At a manufacturer level, the two biggest winners among the major brands have been Volkswagen and Seat. VW has grown from 7.7% in H1 2017 to 8.6% in H1 2018, driven mostly by the Golf and its crossover cousin, the Tiguan. Seat has grown from 2.1% to 2.7% over the same period. A brand without much of an identity for many years, Seat is increasingly a maker of VW Group crossovers at lower cost than VW. That sounds derivative, but the public’s appetite for such crossovers seems almost limitless.

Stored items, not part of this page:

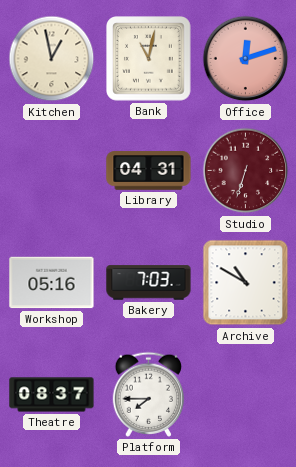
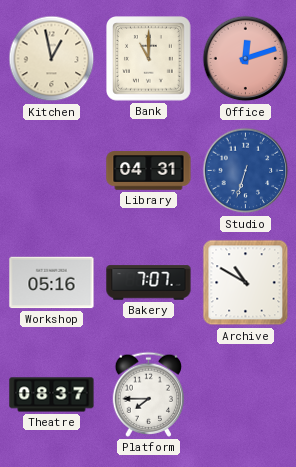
Bank: 11:02 -> 11:00
Studio dial: burgundy -> blue
Bakery: 7:03 -> 7:07
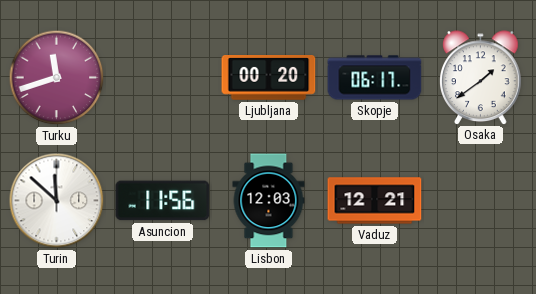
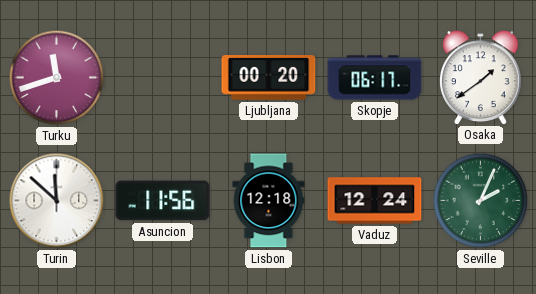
Lisbon: 12:03 -> 12:18
Vaduz: 12:21 -> 12:24
Seville: none -> 2:04
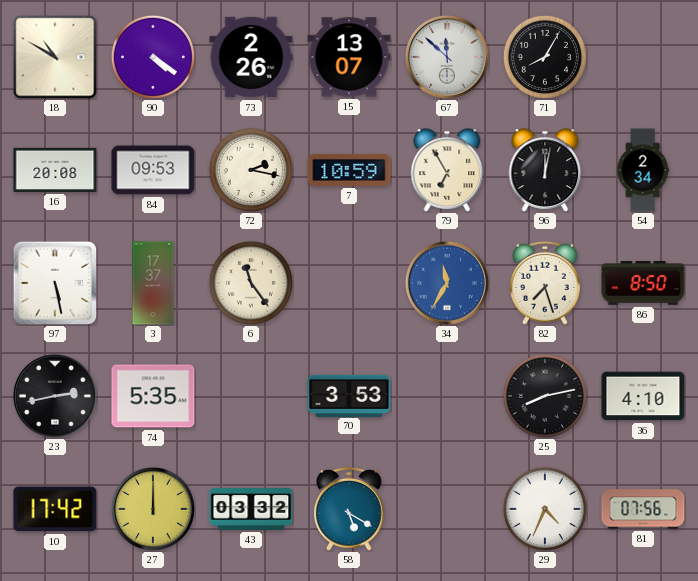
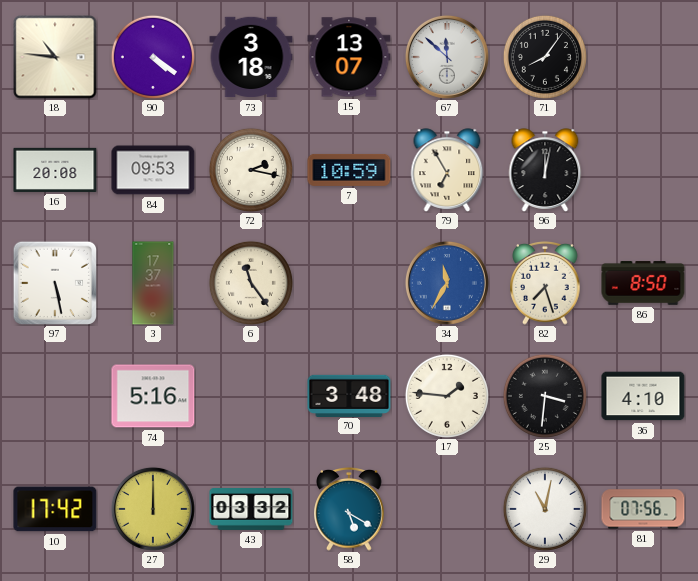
18: 10:50 -> 10:46
73: 2:26 -> 3:18
71: 8:05 -> 8:06
54: 2:34 -> none
23: 2:43 -> none
74: 5:35 -> 5:16
70: 3:53 -> 3:48
17: none -> 1:46
25: 8:13 -> 3:31
29: 4:34 -> 11:02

Nissan and Fiat are the biggest car sales losers

Among the major manufacturers, the biggest losses have come from Nissan and Fiat. Nissan registrations have fallen by 30%, and its market share is down to 4.5% year-on-year, from 6.0% in H1 2017. The major culprit is the ageing Juke, which has fallen by 44%. It is no longer the best-selling B-segment crossover – it is well behind the Vauxhall Mokka X, and it is level with the uninspiring Ford Ecosport in second place. The second-generation Juke was expected by the end of 2018. However, as Nissan is only awarding supplier contracts as you read this, that date is now impossibly ambitious – it seems the current model will have to soldier on well into 2019.

Meanwhile, “Fiat loses share” is hardly news these days. The bare facts are that Fiat registrations are down by 25.8%, to a market share of just 1.75%, so, arguably, Fiat is no longer a mainstream brand in the UK for the first time since imports really got going in the 1960s.

When Sergio Marchionne, the outgoing chief executive, gave his last press conference, city analysts queued up to praise him for what he had done to the share value of Fiat Chrysler Automobiles (FCA). However, that was due to the surge in profits from Jeep and Ram pick-ups in the US – Fiat is now little more than a niche supplier of stylish Italian city cars.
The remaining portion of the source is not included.